An example of this would be found in a store, where a gallon of milk has spilled and not been cleaned up properly, and no wet floor sign has been set up. It is reasonably foreseeable that someone might slip and fall on the wet floor. Yet, if someone came to this scene and decided to consume the remnants of the spoiled milk, becoming ill in the process, this would not be reasonably foreseeable. The slip and fall accident would have clear proximate cause, where the consumption of spoiled milk illness would not.
There are also superseding factors to consider when establishing probable cause and foreseeability in personal injury cases. If there was an event that occurred between the negligence and the injury, then this may be a superseding event that removes responsibility from the initial negligence. Acts of God (like weather factors), criminal acts on behalf of a third party (like trespassing), and intentional torts by a third party (like assault) can be considered as superseding factors.
Consider a circumstance where a mechanic spilled some gasoline and failed to clean it up, then a customer flicked a lit cigarette into the spill, causing a fire and serious burns to the customer. The act of the customer flicking a lit cigarette into the spill could be considered a superseding factor that breaks the link between the mechanic’s carelessness and the customer’s injuries. Thus, the mechanic could be cleared of any liability in the accident, based on this argument.
Identifying a Duty of Care
To establish negligence, you have to identify a duty of care, owed by the defendant and breached by the defendant, directly causing injuries to the plaintiff. There are many different duties of care, as identified in a variety of unique life situations. For example, a driver has a duty of care to adhere to traffic rules to avoid injury, a pedestrian has a duty of care to avoid walking into oncoming traffic, and a dog owner has a duty of care to keep the dog from attacking or biting others. Doctors and lawyers have specific standards that define their duties of care by statute. Whenever any professional or individual breaches his or her duty of care, that person can be found negligent and liable for any injuries that occurred.

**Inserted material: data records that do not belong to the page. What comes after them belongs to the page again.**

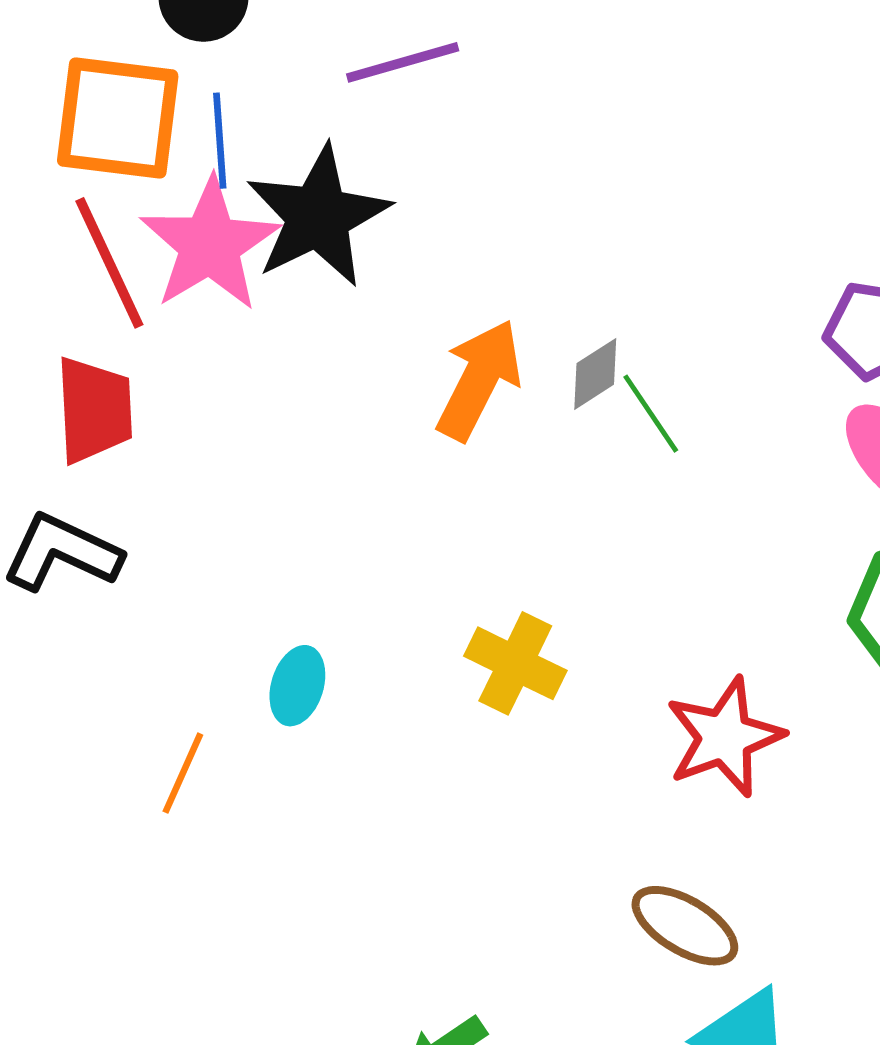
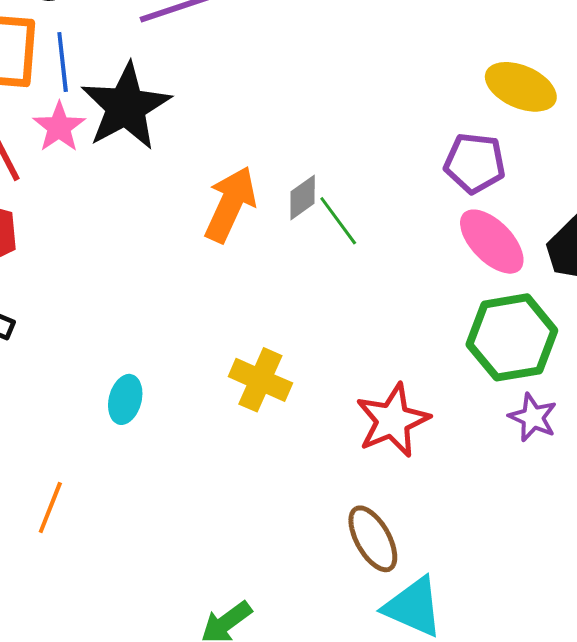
pink star: (210, 245) -> (59, 127), size x0.6
orange line: (183, 773) -> (50, 508), moved
brown ellipse: (685, 926) -> (373, 539), turned 32

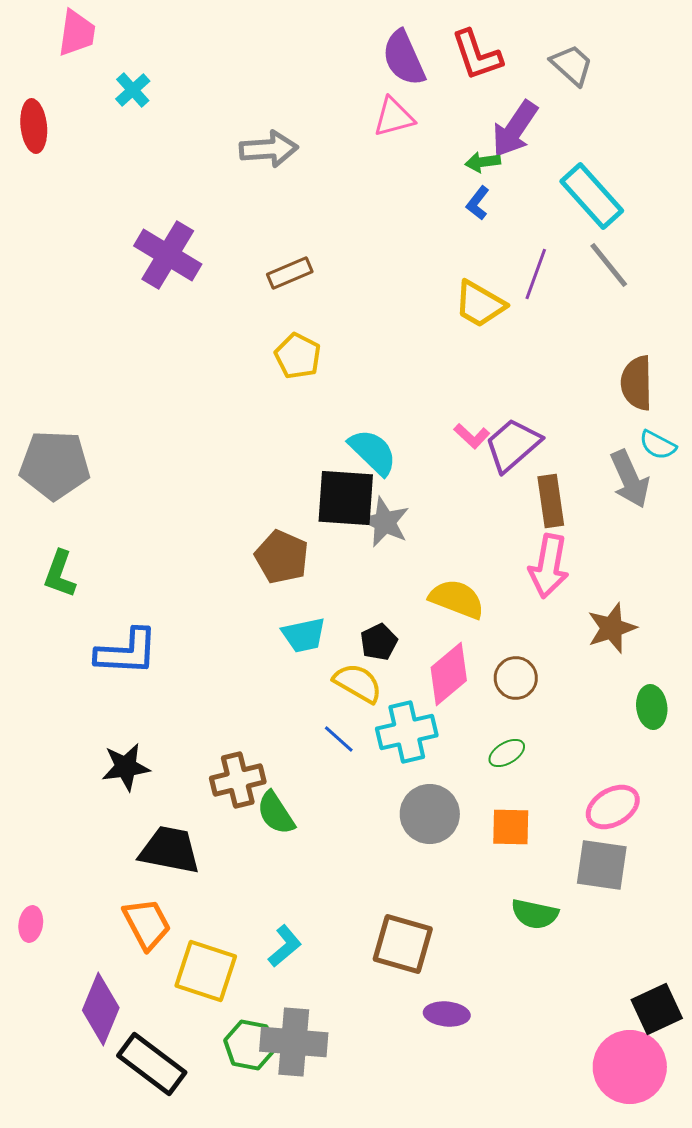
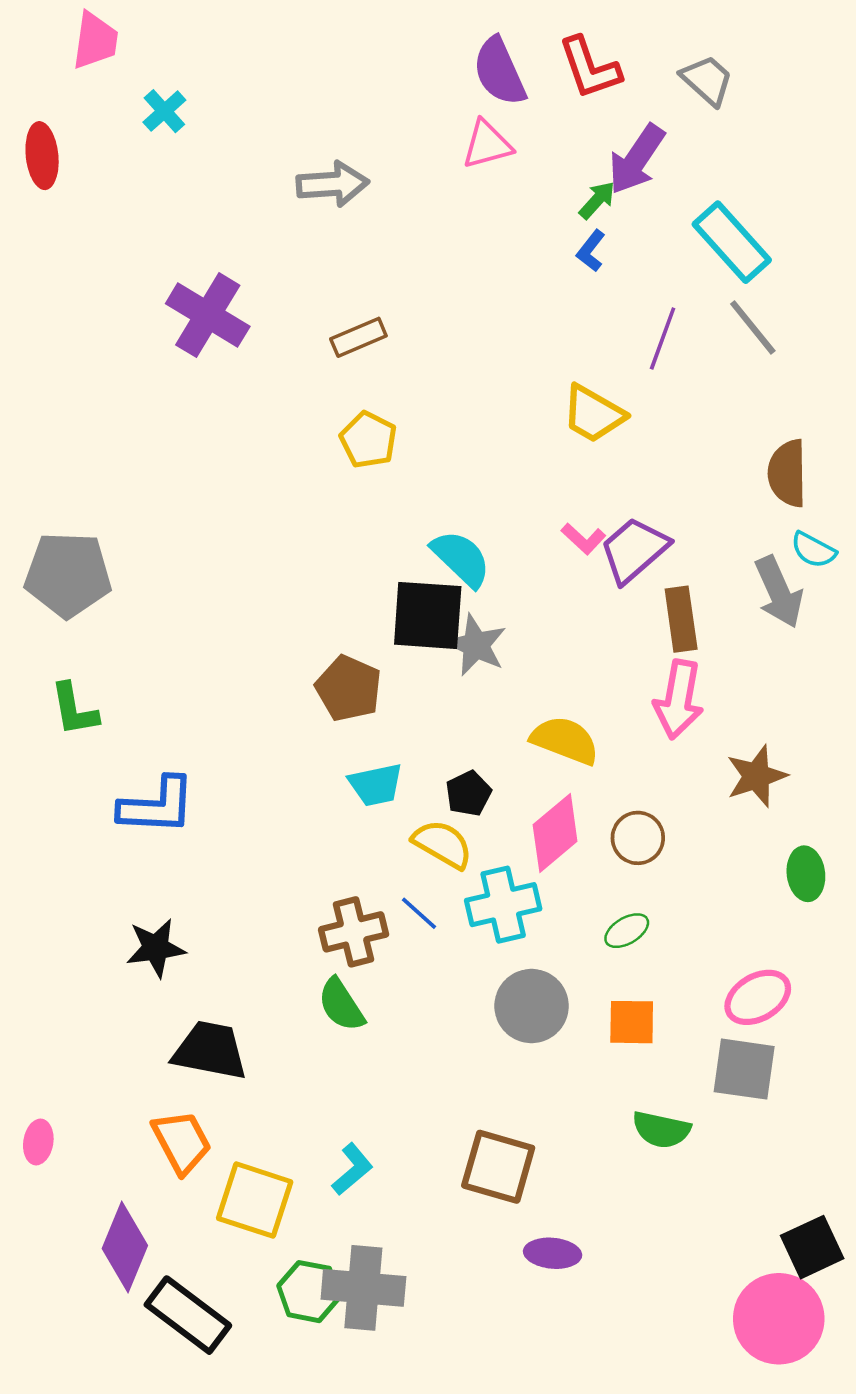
green arrow: (483, 162) -> (597, 200), turned 140
yellow trapezoid: (480, 304) -> (593, 414), moved
green L-shape: (60, 574) -> (74, 709), turned -30
brown cross: (238, 780) -> (354, 932), moved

Contributory Negligence Standard in NC
Very few states still follow a standard of contributory negligence, though North Carolina is one of them. This is a theory that allows for percentages of fault to be assigned to each party, so that if the plaintiff is partially responsible for the accident, his or her recovery will be reduced by that percentage of contributory negligence. Yet, if the plaintiff was more than 50% at fault, then he or she will be barred from recovering compensation for injuries and losses.
The exception to the contributory negligence standard is applied with mentally impaired individuals and children under seven years old, both of whom are considered legally incapable of contributory negligence in personal injury cases.